[Opening RECORDS section]

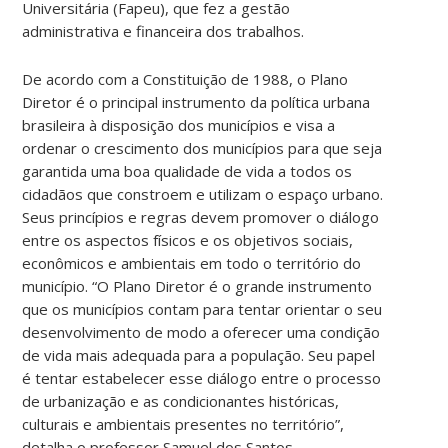
Universitária (Fapeu), que fez a gestão
administrativa e financeira dos trabalhos.
De acordo com a Constituição de 1988, o Plano
Diretor é o principal instrumento da política urbana
brasileira à disposição dos municípios e visa a
ordenar o crescimento dos municípios para que seja
garantida uma boa qualidade de vida a todos os
cidadãos que constroem e utilizam o espaço urbano.
Seus princípios e regras devem promover o diálogo
entre os aspectos físicos e os objetivos sociais,
econômicos e ambientais em todo o território do
município. “O Plano Diretor é o grande instrumento
que os municípios contam para tentar orientar o seu
desenvolvimento de modo a oferecer uma condição
de vida mais adequada para a população. Seu papel
é tentar estabelecer esse diálogo entre o processo
de urbanização e as condicionantes históricas,
culturais e ambientais presentes no território”,
detalha o professor Samuel dos Santos,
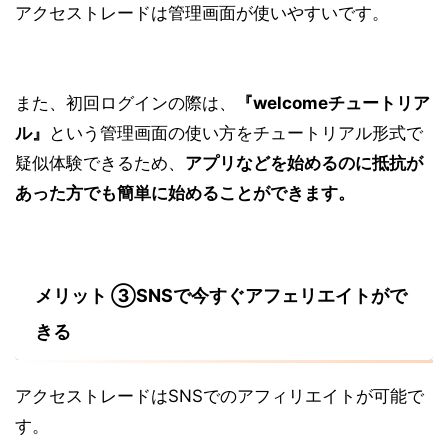
アクセストレードは管理画面が使いやすいです。
また、初回ログインの際は、
『welcomeチュートリア
ル』
という管理画面の使い方をチュートリアル形式で
疑似体験できるため、
アプリなどを始めるのに抵抗が
あった方でも簡単に始めることができます。
メリット ③SNSで今すぐアフェリエイトがで
きる
アクセストレードはSNSでのアフィリエイトが可能で
す。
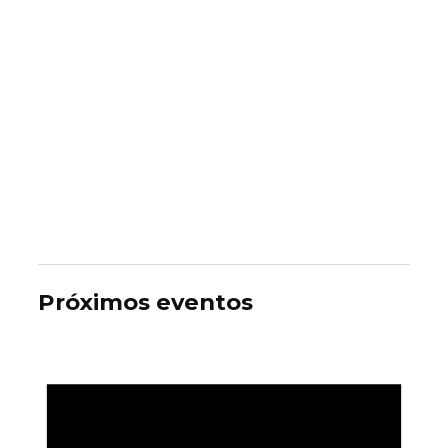
Próximos eventos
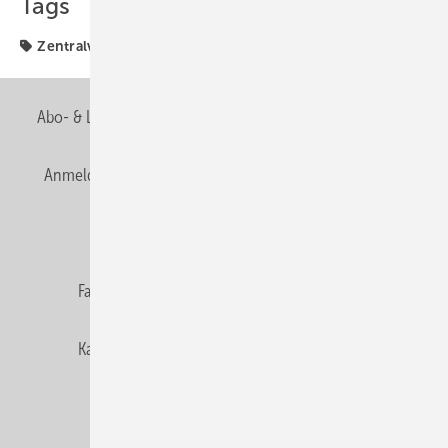
Tags
Zentralverband
Abo- & Leserservice
AGB
Alle Inhalte chronologisch
Anmelden
Anmeldung & Registrierung
Newsletter
Datenschutz
E-Paper
Editor's choice
Fachbeiträge
Gentner Verlag
Impressum
Karriere bei Gentner
Team
Mediaservice
Mitgliedschaften und Engagement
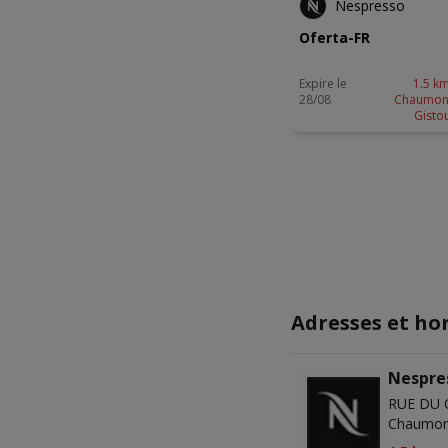
Nespresso
Oferta-FR
Expire le
1.5 km
28/08
Chaumon
Gisto
Adresses et ho
Nespre
RUE DU 
Chaumon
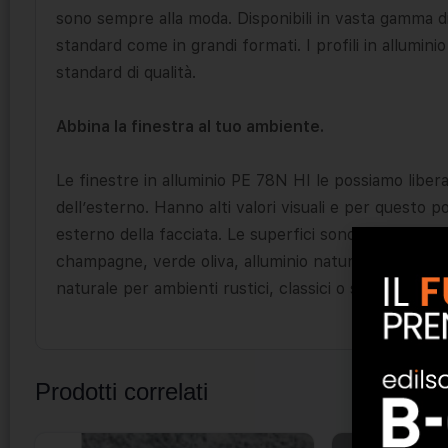
sono sempre alla moda. Disponibili in vasta gamma di co
standard come in grandi formati. I profili in alluminio
standard di qualità.
Abbina la finestra al tuo ambiente.
Le finestre in alluminio PE 78N HI le possiamo libera
dell’esterno. Hanno alti valori visuali e per questo
esterno della facciata. Le superfici sono verniciate a
champagne, verde oliva, alluminio naturale, bronzo e
naturale per ambienti rustici, classici o scandinavi.
Prodotti correlati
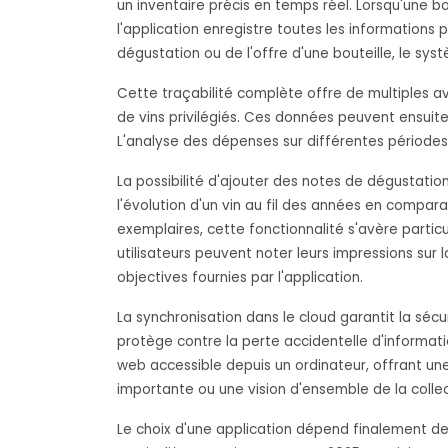
un inventaire précis en temps réel. Lorsqu'une bo
l'application enregistre toutes les informations 
dégustation ou de l'offre d'une bouteille, le sy
Cette traçabilité complète offre de multiples a
de vins privilégiés. Ces données peuvent ensuite
L'analyse des dépenses sur différentes périodes
La possibilité d'ajouter des notes de dégustati
l'évolution d'un vin au fil des années en compar
exemplaires, cette fonctionnalité s'avère part
utilisateurs peuvent noter leurs impressions sur 
objectives fournies par l'application.
La synchronisation dans le cloud garantit la s
protège contre la perte accidentelle d'informati
web accessible depuis un ordinateur, offrant un
importante ou une vision d'ensemble de la collec
Le choix d'une application dépend finalement de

[Closing RECORDS section]

EXERCISE DESCRIPTION:
Your answer should be one number: the count of lines in the data above that include the word "vida".

EXERCISE OUTPUT:
2